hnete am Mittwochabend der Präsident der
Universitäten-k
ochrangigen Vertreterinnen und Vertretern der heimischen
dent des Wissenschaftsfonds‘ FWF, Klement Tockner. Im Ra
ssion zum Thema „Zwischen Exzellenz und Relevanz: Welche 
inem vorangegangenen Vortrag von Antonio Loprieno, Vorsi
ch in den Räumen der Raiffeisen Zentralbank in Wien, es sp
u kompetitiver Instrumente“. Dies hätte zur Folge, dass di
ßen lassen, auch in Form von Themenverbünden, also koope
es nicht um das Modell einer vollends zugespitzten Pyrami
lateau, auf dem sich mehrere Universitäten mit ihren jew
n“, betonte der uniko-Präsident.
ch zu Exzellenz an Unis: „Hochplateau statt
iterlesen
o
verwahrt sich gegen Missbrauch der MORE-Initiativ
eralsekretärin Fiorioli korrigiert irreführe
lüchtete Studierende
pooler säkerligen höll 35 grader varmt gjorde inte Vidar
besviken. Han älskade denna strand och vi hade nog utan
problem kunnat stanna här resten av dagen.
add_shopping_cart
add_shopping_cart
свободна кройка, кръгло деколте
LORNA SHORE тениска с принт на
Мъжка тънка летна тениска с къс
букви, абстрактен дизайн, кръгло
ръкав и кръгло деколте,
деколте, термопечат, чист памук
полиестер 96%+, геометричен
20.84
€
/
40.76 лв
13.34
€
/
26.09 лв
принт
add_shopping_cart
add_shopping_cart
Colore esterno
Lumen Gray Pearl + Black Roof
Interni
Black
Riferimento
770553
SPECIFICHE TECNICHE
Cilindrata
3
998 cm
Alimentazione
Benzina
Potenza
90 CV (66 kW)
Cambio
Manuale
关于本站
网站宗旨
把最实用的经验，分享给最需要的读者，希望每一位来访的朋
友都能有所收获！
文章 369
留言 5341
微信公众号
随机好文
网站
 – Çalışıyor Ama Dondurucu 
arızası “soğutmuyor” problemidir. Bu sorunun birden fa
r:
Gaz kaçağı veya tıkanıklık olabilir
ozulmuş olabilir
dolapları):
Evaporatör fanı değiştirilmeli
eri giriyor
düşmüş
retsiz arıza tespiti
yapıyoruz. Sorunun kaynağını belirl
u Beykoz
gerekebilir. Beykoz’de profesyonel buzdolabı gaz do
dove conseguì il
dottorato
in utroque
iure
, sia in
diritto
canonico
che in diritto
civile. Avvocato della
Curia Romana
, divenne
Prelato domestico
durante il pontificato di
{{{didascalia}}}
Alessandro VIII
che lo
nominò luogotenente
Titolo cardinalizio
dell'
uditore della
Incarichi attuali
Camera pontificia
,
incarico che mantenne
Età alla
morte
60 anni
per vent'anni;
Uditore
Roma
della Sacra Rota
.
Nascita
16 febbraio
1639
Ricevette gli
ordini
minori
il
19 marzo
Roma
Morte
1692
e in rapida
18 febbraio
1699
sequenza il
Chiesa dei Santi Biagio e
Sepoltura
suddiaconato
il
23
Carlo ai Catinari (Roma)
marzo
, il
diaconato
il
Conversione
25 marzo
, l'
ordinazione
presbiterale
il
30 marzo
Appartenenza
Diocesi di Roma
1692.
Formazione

###

TRY IT
Repeat exactly the lines of the data from the first one through the line with "es nicht um", both of them included.

YOUR RESPONSE
hnete am Mittwochabend der Präsident der
Universitäten-k
ochrangigen Vertreterinnen und Vertretern der heimischen
dent des Wissenschaftsfonds‘ FWF, Klement Tockner. Im Ra
ssion zum Thema „Zwischen Exzellenz und Relevanz: Welche 
inem vorangegangenen Vortrag von Antonio Loprieno, Vorsi
ch in den Räumen der Raiffeisen Zentralbank in Wien, es sp
u kompetitiver Instrumente“. Dies hätte zur Folge, dass di
ßen lassen, auch in Form von Themenverbünden, also koope
es nicht um das Modell einer vollends zugespitzten Pyrami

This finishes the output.